▸ Work request: Return all of the entries below, word for word. Omit each picture.

Saved data entries
* * * * * * *

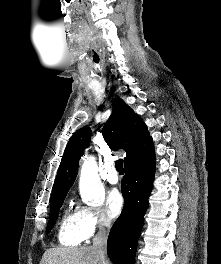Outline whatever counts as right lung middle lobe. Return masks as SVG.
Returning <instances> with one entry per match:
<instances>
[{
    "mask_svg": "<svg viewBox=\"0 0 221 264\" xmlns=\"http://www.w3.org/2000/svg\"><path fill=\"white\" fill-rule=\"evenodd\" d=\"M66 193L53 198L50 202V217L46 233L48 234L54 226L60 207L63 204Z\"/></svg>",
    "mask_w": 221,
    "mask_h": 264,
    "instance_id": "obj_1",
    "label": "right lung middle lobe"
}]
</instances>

* * * * * * *

▸ Answer space:
Outline whatever counts as right lung middle lobe. Return masks as SVG.
Returning <instances> with one entry per match:
<instances>
[{
    "mask_svg": "<svg viewBox=\"0 0 221 264\" xmlns=\"http://www.w3.org/2000/svg\"><path fill=\"white\" fill-rule=\"evenodd\" d=\"M66 193L53 198L50 202V217L46 233L48 234L54 226L60 207L63 204Z\"/></svg>",
    "mask_w": 221,
    "mask_h": 264,
    "instance_id": "obj_1",
    "label": "right lung middle lobe"
}]
</instances>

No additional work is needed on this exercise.